La technologie numérique a été exploitée pour répandre des discours de haine ou inciter à la violence, mais c’est aussi une force au service du bien, qui rassemble les gens dans une conversation mondiale sur les moyens de bâtir un monde meilleur. En particulier, la technologie numérique peut avoir un impact favorable en cette année où les dirigeants s’attachent à élaborer un programme ambitieux pour promouvoir un développement durable pour les années à venir. Et cependant, les journalistes qui la pratiquent et les blogueurs risquent eux aussi des mesures de rétorsion et des atteintes à leur liberté d’informer.

La prospérité du journalisme – qu’il soit numérique ou revête une forme plus traditionnelle – ne peut reposer que sur la qualité de ses comptes rendus et la diffusion de l’information à tous les secteurs de la société. Les femmes jouent un rôle décisif, mais bien trop négligé, dans le paysage médiatique d’aujourd’hui.

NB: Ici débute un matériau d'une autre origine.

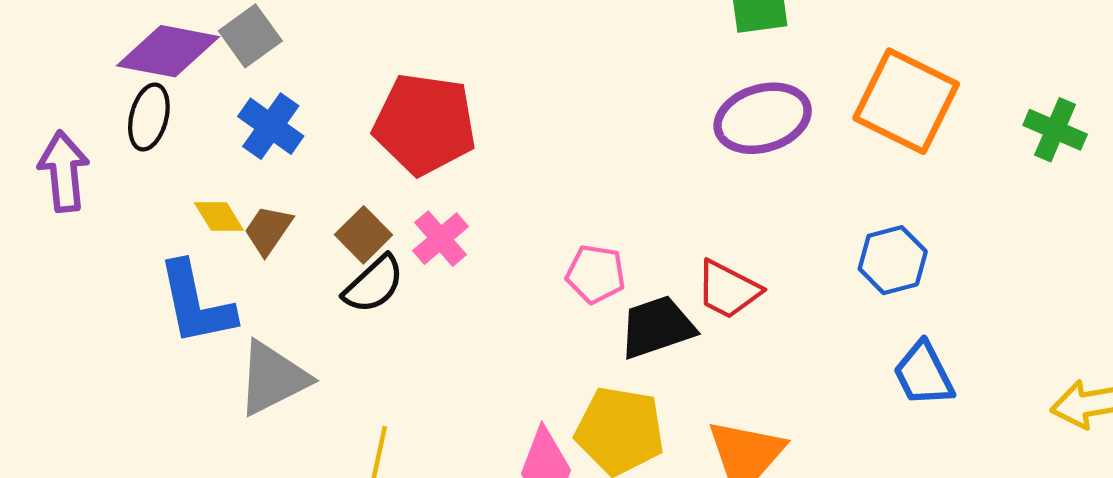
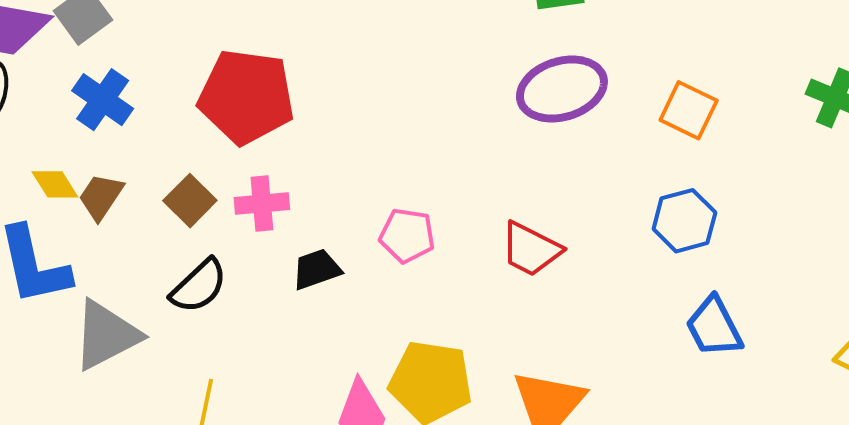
orange square: (906, 101) -> (689, 110), moved, size x0.6
pink cross: (441, 239) -> (262, 204), turned 36
black semicircle: (374, 284) -> (199, 286), moved
black trapezoid: (657, 327) -> (317, 269), moved, size x0.7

En cette Journée mondiale, j’engage tous les gouvernements, toutes les sociétés et tous les particuliers à défendre les principes mis en avant par les États Membres quant à la nécessité du libre-échange de l’information et des idées, tant entre nations qu’au sein de chacune d’elles.

Nous devons nous engager à faire en sorte que la sécurité et les droits individuels fondamentaux des journalistes soient protégés, indépendamment des pressions politiques, socioéconomiques ou culturelles qui peuvent menacer, entraver ou brider leur liberté de tenir le monde informé.

Le journalisme et la presse peuvent nous aider dans notre action pour réaliser les objectifs de développement durable envisagés. Pour pouvoir aller de l’avant avec un programme nouveau de développement, il nous faut comprendre que l’information doit être non seulement universelle, mais encore libre de remettre en cause le statu quo et d’offrir une lueur d’espoir à ceux dont la voix est étouffée par la censure de la corruption, de la violence, de l’intimidation et de la vengeance.